»»

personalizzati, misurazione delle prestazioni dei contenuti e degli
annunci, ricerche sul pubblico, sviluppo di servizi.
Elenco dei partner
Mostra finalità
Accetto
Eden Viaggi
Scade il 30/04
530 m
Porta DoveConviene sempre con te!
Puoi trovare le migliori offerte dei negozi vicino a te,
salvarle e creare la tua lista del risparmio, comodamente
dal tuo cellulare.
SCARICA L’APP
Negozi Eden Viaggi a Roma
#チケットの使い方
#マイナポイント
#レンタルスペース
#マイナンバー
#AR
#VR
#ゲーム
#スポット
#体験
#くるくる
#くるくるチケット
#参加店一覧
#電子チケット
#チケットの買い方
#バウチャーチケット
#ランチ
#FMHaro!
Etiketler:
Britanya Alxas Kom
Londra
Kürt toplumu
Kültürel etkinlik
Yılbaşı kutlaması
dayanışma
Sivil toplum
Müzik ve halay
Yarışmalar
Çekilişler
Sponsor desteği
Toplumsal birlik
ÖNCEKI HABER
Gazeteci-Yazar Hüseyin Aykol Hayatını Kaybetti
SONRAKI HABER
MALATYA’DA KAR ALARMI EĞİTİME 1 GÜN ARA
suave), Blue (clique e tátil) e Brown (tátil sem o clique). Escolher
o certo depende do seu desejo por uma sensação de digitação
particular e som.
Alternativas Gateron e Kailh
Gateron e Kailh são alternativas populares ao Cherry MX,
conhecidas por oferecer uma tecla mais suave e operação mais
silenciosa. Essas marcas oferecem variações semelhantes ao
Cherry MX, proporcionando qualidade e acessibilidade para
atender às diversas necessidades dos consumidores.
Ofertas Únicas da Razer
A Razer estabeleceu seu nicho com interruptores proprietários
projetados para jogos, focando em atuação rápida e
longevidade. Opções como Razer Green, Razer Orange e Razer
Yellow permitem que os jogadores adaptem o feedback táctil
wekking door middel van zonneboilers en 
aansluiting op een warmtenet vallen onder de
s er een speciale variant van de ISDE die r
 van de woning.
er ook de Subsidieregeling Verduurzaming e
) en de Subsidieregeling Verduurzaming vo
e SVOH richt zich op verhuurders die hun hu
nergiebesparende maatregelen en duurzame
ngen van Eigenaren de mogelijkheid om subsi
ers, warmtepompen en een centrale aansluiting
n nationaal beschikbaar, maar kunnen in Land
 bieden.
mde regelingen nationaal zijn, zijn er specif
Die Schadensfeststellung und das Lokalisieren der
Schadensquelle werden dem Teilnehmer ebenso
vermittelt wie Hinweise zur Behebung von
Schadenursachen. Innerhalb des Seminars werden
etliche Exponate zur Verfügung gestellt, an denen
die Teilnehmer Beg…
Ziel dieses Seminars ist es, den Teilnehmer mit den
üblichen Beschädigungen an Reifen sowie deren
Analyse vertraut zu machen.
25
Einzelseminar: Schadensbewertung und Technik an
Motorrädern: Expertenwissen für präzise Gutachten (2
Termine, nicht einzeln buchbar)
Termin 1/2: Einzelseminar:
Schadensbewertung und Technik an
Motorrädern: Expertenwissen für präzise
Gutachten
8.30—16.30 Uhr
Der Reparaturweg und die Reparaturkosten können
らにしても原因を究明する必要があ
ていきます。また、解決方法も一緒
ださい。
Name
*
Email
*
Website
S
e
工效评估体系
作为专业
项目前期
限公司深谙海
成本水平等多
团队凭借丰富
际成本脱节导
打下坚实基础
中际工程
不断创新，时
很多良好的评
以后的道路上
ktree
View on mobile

««

# ACTIVITY
From the records given above, copy all lines containing "Verduurzaming".

# RESULT OF THIS TASK
er ook de Subsidieregeling Verduurzaming e
) en de Subsidieregeling Verduurzaming vo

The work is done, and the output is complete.